Ahead of US market open, the Dollar Index rises 0.15% to 97.85, with Fed remarks watched

by VT Markets
/
Feb 24, 2026

The US Dollar Index rose 0.15% to about 97.85 in European trading on Tuesday, ahead of the US market open. It measures the dollar against six major currencies.

The move came as markets assessed a US Supreme Court ruling that struck down extra tariffs linked to President Donald Trump’s use of the International Emergency Economic Powers Act (IEEPA). The ruling had first weighed on the dollar due to doubts about the direction of US trade policy.

Trade Policy Tariffs And Dollar Direction

Trump later announced 15% global tariffs and warned of higher levies for countries that do not honour trade deals. These developments shifted attention towards further tariff steps.

The next focus is speeches from several Federal Reserve officials for signals on interest rates. Fed Governor Christopher Waller said he could support keeping rates unchanged at the March meeting after January job growth of 130K.
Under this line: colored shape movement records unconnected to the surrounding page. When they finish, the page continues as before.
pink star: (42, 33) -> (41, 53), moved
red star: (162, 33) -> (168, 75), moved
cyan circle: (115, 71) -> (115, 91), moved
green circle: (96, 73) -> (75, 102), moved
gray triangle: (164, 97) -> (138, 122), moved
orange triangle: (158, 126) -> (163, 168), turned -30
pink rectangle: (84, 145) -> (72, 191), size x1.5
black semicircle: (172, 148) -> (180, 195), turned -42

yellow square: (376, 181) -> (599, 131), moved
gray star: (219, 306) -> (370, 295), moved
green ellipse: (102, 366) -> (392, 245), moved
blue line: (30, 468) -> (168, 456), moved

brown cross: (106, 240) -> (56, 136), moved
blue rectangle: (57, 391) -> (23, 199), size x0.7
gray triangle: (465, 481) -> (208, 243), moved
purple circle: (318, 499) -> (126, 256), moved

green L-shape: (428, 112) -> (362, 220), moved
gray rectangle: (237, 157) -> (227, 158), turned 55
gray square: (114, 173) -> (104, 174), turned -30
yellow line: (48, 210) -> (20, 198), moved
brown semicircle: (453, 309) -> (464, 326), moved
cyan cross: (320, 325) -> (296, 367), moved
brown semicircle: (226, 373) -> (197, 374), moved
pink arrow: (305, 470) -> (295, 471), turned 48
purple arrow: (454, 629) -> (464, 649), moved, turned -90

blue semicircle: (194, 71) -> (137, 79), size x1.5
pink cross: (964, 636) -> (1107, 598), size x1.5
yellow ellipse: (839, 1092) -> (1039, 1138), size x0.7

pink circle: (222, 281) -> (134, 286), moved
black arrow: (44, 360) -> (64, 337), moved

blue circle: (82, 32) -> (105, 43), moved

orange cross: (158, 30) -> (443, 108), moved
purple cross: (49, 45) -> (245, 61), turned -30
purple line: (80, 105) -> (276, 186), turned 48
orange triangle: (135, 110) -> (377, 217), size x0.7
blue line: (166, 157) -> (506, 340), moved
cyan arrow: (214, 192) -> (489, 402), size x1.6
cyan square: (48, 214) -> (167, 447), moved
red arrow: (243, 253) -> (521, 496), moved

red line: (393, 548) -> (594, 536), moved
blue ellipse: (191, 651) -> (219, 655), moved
CME FedWatch data indicates traders expect the Fed to keep rates unchanged in March and April. The Fed’s inflation target is 2%.

The US dollar accounts for over 88% of global foreign exchange turnover, or about $6.6 trillion per day, based on 2022 data. It became the main reserve currency after the Second World War, and the gold link ended in 1971.

Derivative Trading Positioning And Volatility

We saw this playbook last year, in 2025, when the Dollar Index firmed up around 97.85 amid trade policy drama and talk of the Fed pausing. That situation was driven by a single strong jobs report, which at the time was around 130,000 new positions. The landscape today, in late February 2026, is quite different and demands a more aggressive stance.

The US dollar has shown considerable strength since then, with the DXY now trading consistently above 104. A key driver for this was the unexpectedly strong January 2026 jobs report, which added 353,000 positions, far exceeding forecasts and dwarfing the numbers we saw this time last year. This robust labor market suggests the economy can handle higher interest rates for a longer period.

Furthermore, inflation remains a persistent issue that the Federal Reserve cannot ignore. The most recent Consumer Price Index (CPI) reading for January 2026 came in at 3.1%, still significantly above the Fed’s 2% target. This sticky inflation, combined with the hot labor market, makes a compelling case against any near-term interest rate cuts.

For derivative traders, this points toward positioning for continued dollar strength in the coming weeks. Buying call options on the DXY or put options on the EUR/USD pair could be a direct way to capitalize on this trend. The economic data simply does not support the pivot to lower rates that some parts of the market were hoping for at the start of the year.

This environment also suggests that volatility may be underpriced. The lingering threat of sudden trade policy shifts, which we saw in 2025, creates an unpredictable backdrop. Traders should consider buying protection or speculating on sharp market moves by purchasing call options on the VIX index.

While the CME FedWatch tool indicates the market is still pricing in potential rate cuts later in the year, there is a clear disconnect with the hard data. This gap presents an opportunity for those trading interest rate futures and options. Betting against imminent rate cuts seems like a sensible strategy until we see a significant cooling in both employment and inflation figures.